*** Opening of DATA EXTRACT ***

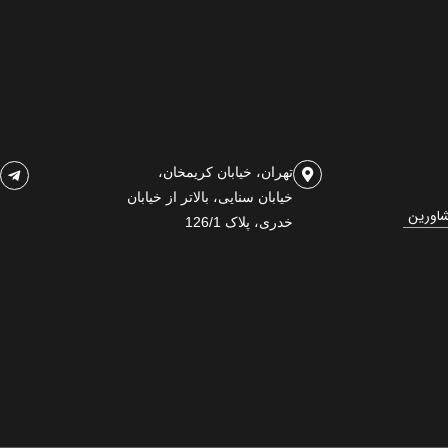
تهران، خیابان کریمخان،
خیابان سنایی، بالاتر از خیابان
شاورین
خدری، پلاک 126/1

*** Close of DATA EXTRACT ***

• **WHAT YOU ARE ASKED TO DO**: Nothing but the lines from the one containing "خیابان سنایی، بالاتر از خیابان" through the final line of the data above is to be reproduced, each exactly as written.

• **OUTPUT FOR THIS EXERCISE**:
خیابان سنایی، بالاتر از خیابان
شاورین
خدری، پلاک 126/1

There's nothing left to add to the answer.